=== Begin Enclosure ===

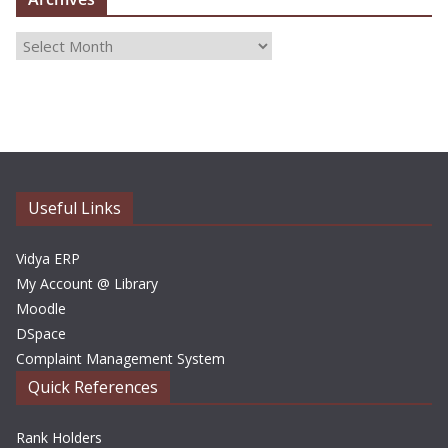
A
r
c
h
i
v
e
Useful Links
s
Vidya ERP
My Account @ Library
Moodle
DSpace
Complaint Management System
Quick References
Rank Holders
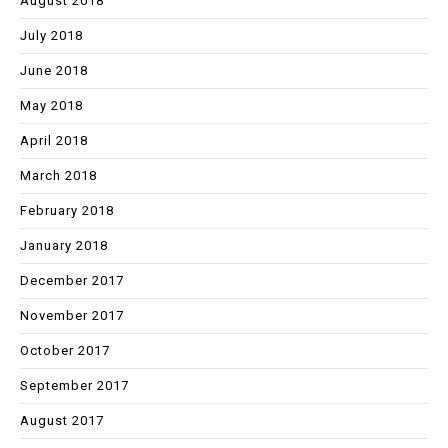
August 2018
July 2018
June 2018
May 2018
April 2018
March 2018
February 2018
January 2018
December 2017
November 2017
October 2017
September 2017
August 2017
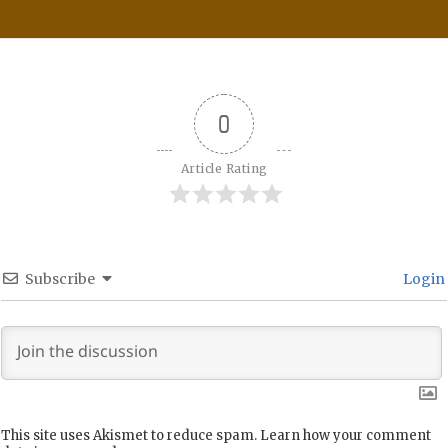
0
Article Rating
Subscribe
Login
This site uses Akismet to reduce spam.
Learn how your comment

=== End Enclosure ===

EXERCISE REQUIREMENTS
Recreate the listing above word for word, dropping each picture it contains.

SOLUTION TO THIS PROBLEM
A
r
c
h
i
v
e
Useful Links
s
Vidya ERP
My Account @ Library
Moodle
DSpace
Complaint Management System
Quick References
Rank Holders
August 2018
July 2018
June 2018
May 2018
April 2018
March 2018
February 2018
January 2018
December 2017
November 2017
October 2017
September 2017
August 2017
0
Article Rating
Subscribe
Login
This site uses Akismet to reduce spam.
Learn how your comment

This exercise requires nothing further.